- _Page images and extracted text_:

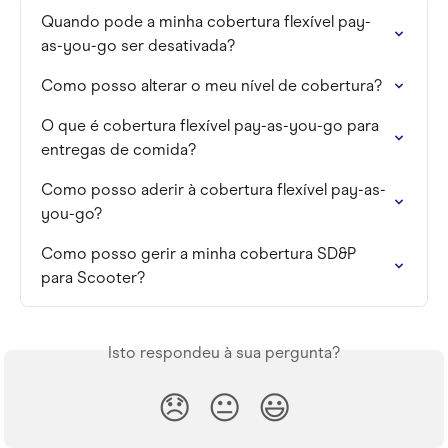
Quando pode a minha cobertura flexível pay-
as-you-go ser desativada?
Como posso alterar o meu nível de cobertura?
O que é cobertura flexível pay-as-you-go para 
entregas de comida?
Como posso aderir à cobertura flexível pay-as-
you-go?
Como posso gerir a minha cobertura SD&P 
para Scooter?
Isto respondeu à sua pergunta?
😞
😐
😃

- _TASK GOAL_: Among the entries, how many lines hold the word "posso"? Please answer with only that number.

- _TASK RESULT_: 3